On 29 March 2016, 17-year old Delta Meghwal's body was found in a water tank at the college. The FIR filed by Meghwal's parents alleged rape and murder. It named Priya Shukla, who was warden of the college hostel, along with Vijendra Singh, who was a physical education instructor, and Ishwar Chand Baid, the college principal. Their claim was that on 28 March, Meghwal called her father and told him she had been raped. She said that Shukla had sent her to clean the room of Singh and that Singh raped her once there. There were four other women in the hostel on that day. Her father alleged that the college tried to cover up the incident and claimed it had forced a written apology signed by Meghwal and Singh which indicated consensual sex.

Following the complaint, Singh was arrested by Bikaner police and placed in custody.

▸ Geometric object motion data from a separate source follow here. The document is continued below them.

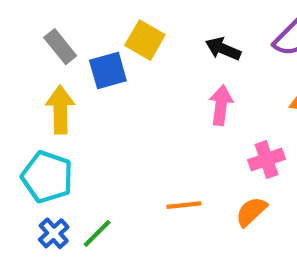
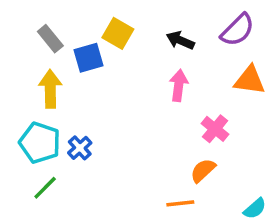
pink cross: (266, 160) -> (215, 129), turned -32
orange line: (184, 205) -> (180, 203), moved
blue cross: (54, 233) -> (80, 148), moved
green line: (97, 233) -> (45, 188), moved

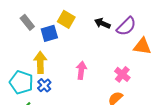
purple semicircle: (238, 30) -> (126, 26), moved
pink arrow: (179, 85) -> (81, 70), moved
yellow arrow: (50, 89) -> (40, 62), moved

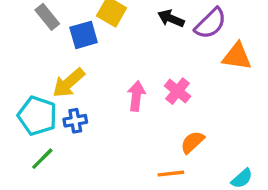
yellow arrow: (40, 62) -> (69, 83), turned -130
pink cross: (122, 74) -> (178, 91), moved
blue cross: (44, 85) -> (75, 121), turned 32

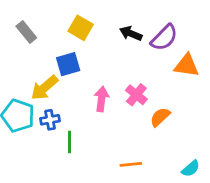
blue square: (84, 35) -> (68, 64), moved
orange semicircle: (192, 142) -> (160, 117), moved
green line: (42, 159) -> (69, 142), moved, turned -45

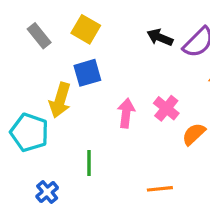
yellow square: (81, 28) -> (86, 29), moved
yellow arrow: (44, 88) -> (60, 100), turned -32
blue cross: (50, 120) -> (47, 192), moved, turned -30

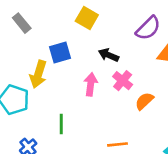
yellow square: (86, 29) -> (87, 18), moved
black arrow: (160, 37) -> (109, 55), moved

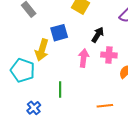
black arrow: (109, 55) -> (98, 35), turned 98
pink cross: (123, 81) -> (109, 55), turned -35

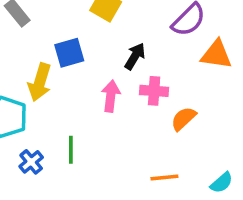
orange line: (105, 106) -> (164, 177), moved
blue cross: (34, 108) -> (31, 162), moved

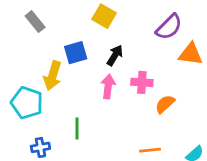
black arrow: (135, 56) -> (115, 55), moved
blue cross: (31, 162) -> (40, 147), moved, turned 30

On 8 April 2016, with the other two named parties now in custody, the Bikaner police said that a Forensic Science Laboratory report indicated Meghwal was raped and later drowned, rather than being placed in the tank when already dead. They said this suggested it was a suicide and not murder. The Indian National Congress (INC), who were the opposition political party, said that the state's Chief Minister, Vasundhara Raje, was failing to provide justice. Raje said that the INC was engaging in votebank politics. Priya Shukla and Pragya Prateek were released on bail by Rajasthan High Court on 6 May 2016.

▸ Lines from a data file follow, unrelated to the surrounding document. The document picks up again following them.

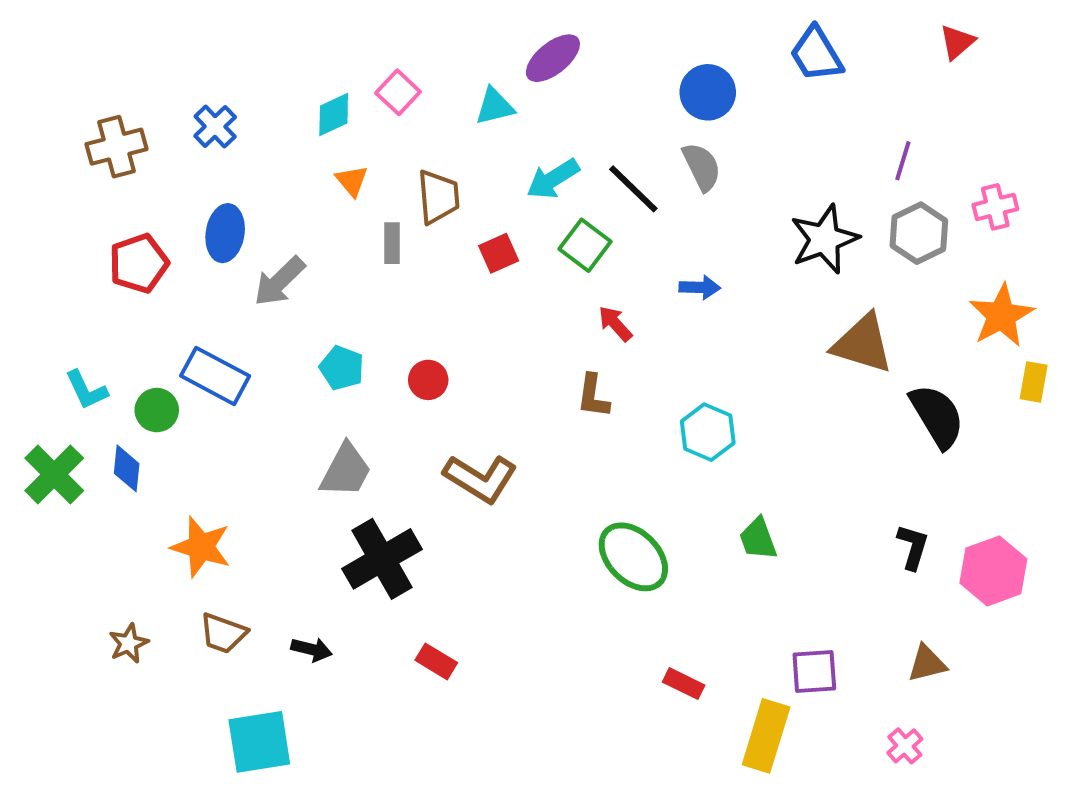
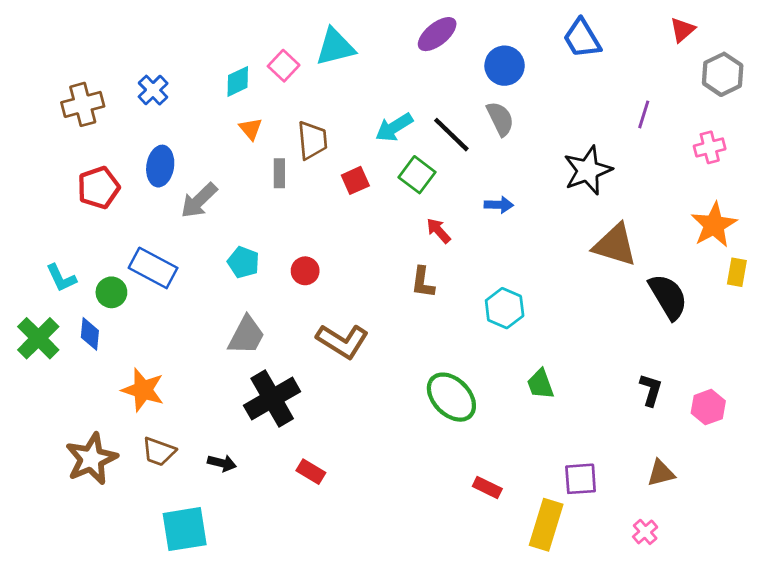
purple ellipse: (553, 58) -> (437, 34), moved
cyan triangle: (495, 106) -> (335, 47), moved, size x1.4
gray hexagon: (919, 233) -> (723, 74), moved
pink hexagon: (993, 571) -> (708, 407), size x0.7
brown star: (129, 643) -> (91, 459), size x1.8

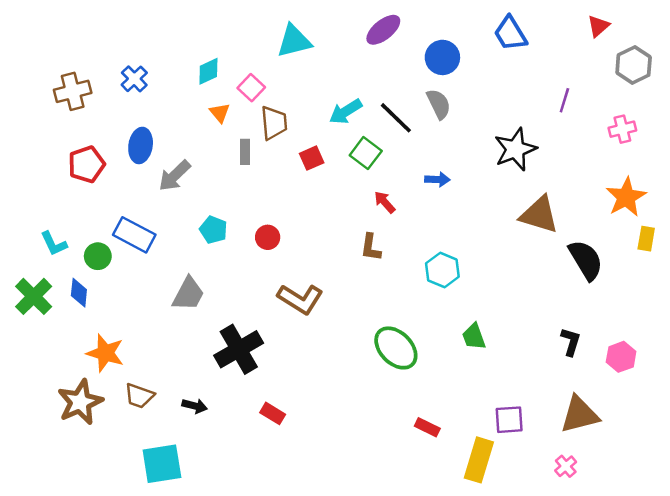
pink square: (284, 66) -> (251, 88), moved
gray trapezoid: (246, 335) -> (188, 294), moved
orange star: (143, 390) -> (105, 353), moved
brown triangle: (661, 473) -> (580, 415), size x1.6

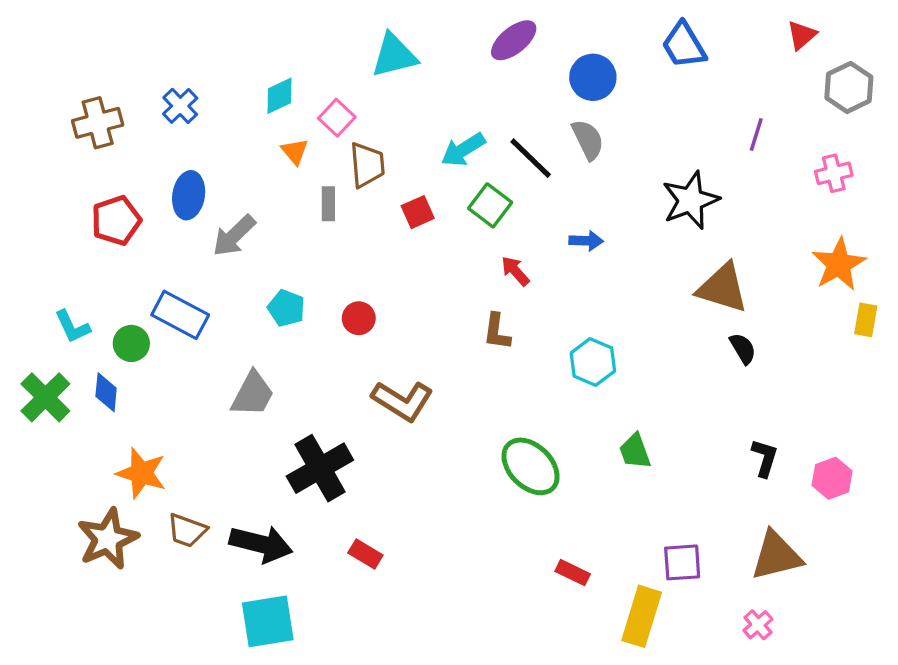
black semicircle: (586, 260) -> (743, 349), moved, size x0.6
black arrow: (195, 406) -> (261, 544), size x1.8
cyan square: (162, 464) -> (268, 621), moved

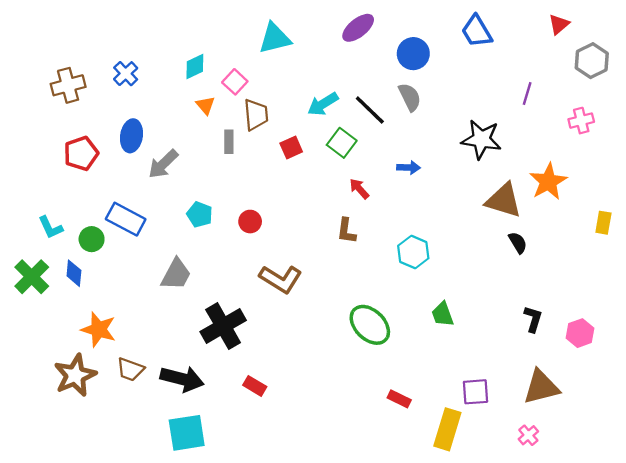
black star: (691, 200) -> (481, 139), turned 30
orange star: (839, 264) -> (548, 182), moved

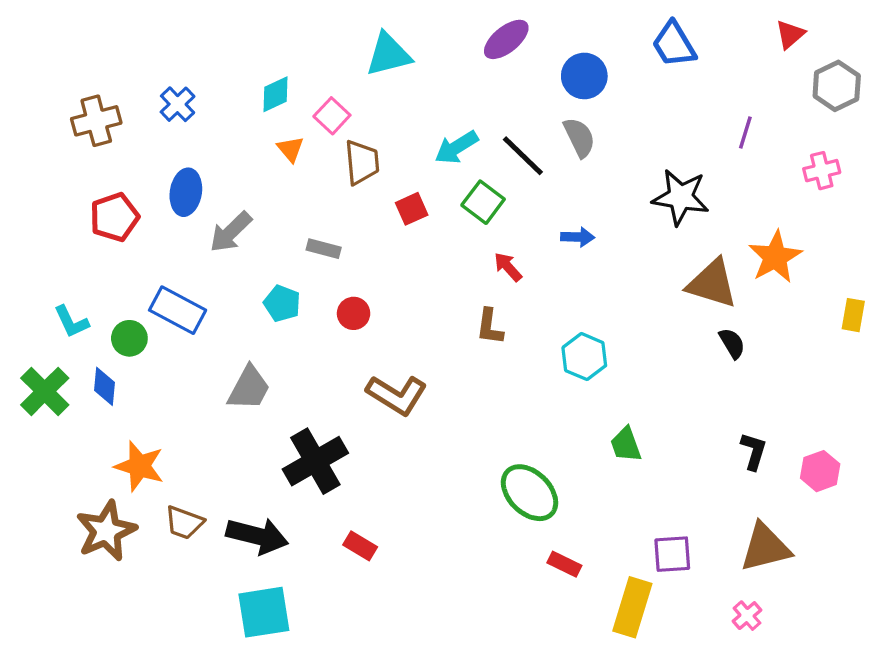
gray rectangle: (229, 142) -> (324, 249), moved, turned -75
green ellipse: (370, 325) -> (530, 493), moved

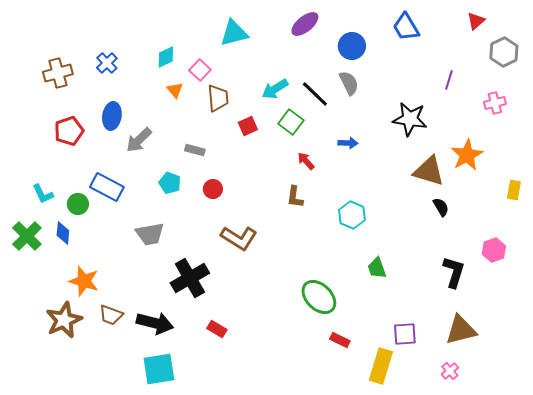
gray trapezoid: (249, 388) -> (150, 234), turned 52
black L-shape: (754, 451) -> (454, 272), size x1.4
pink hexagon: (820, 471) -> (494, 250), moved

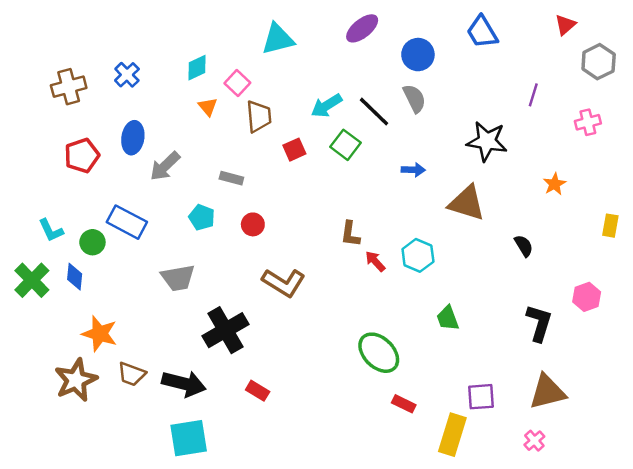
orange star: (467, 155) -> (555, 184), size x0.6
red arrow: (306, 161) -> (375, 261), moved
brown triangle: (429, 171) -> (467, 203), moved

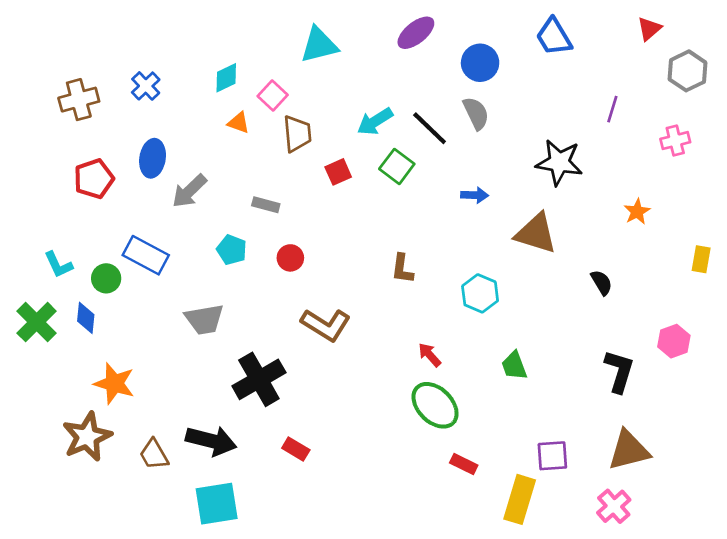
orange triangle: (208, 107) -> (239, 123), turned -30
red arrow: (375, 261) -> (430, 355), moved
brown trapezoid: (132, 374) -> (154, 454), moved, turned 40
pink cross: (534, 441) -> (614, 506), size x1.4

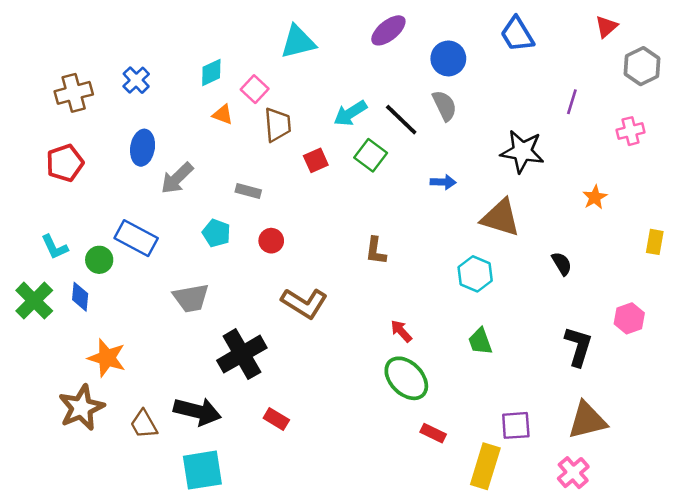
red pentagon: (94, 179) -> (65, 163), moved
cyan hexagon: (480, 293) -> (475, 274), moved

In April, the INC and the victim's father demanded intervention by the Central Bureau of Investigation. Soon after, it was reported that the Government of Rajasthan had recommended it but in September 2016 there was an appeal to the state governor, Kalyan Singh, to intervene because of claims that Raje had not acted on that intention.

There have been accusations that Meghwal was subjected to discrimination based on her Dalit status, such as by being asked to clean Singh's room. Members of the Dalit community have been active in demanding further investigation.

== Trial ==

According to official facts, Priya Shukla was posted as a warden in the Jain Adarsh Kanya Shikshak Prashikshan Sansthan, Nokha. The Institution reopened, after observing Holi break, on 28 March, 2016. Delta was undertaking training in the said Institution. Her father dropped her at the Hostel on 28 March at about 11 A.M. He received a call from his daughter at 8 P.M on the same day. She complained to her father that the warden of the hostel, Priya Shukla, sent her to the room of P.T.I. Vijendra Singh under the pretext of cleaning it. Vijendra Singh allegedly committed rape with the girl and threatened her that if she confided about the incident in anybody, she would be killed. On this, he advised his daughter to take leave and come back to her village. On the following day, the complainant received a call from the Nokha Police Station that the dead body of his daughter had been found in a water tank. A written report with these allegations was submitted by the complainant Mahendra Ram on 30 March at Police Station, Nokha, whereupon an F.I.R.No.146/2016 was registered for the offences under sections 376(2)(C) i.e. rape and 305 IPC i.e. abetment of suicide of child and Sections 3 (2)(V) and 3(2)(VI) of the SC/ST (Prevention of Atrocities) Act and Sections 5, 6 i.e. sexual assault and 21 of the Protection of Children from Sexual Offences Act and investigation commenced.

Sessions Case No. 163 of 2016 was initiated on 15 July 2016 i.e. 3 months, 19 days from date of incident. The case was first heard before Special Court under Prevention of Atrocities (Scheduled Caste and Scheduled Tribes) Act 1989 on 6 January 2017. After 26 hearings, prosecution evidence submission commenced on 19 December 2017 i.e. more than 17 months from beginning of trial. On October 8, 2021 i.e. 5 years after the date of incident, District and Sessions judge Dhirendra Singh Nagar held that physical training instructor Vijendra Singh was guilty of kidnapping, raping and abetting the suicide of the minor. The court also pronounced college principal Pragya Prateek Shukla and hostel warden Priya Shukla guilty of abetment to suicide.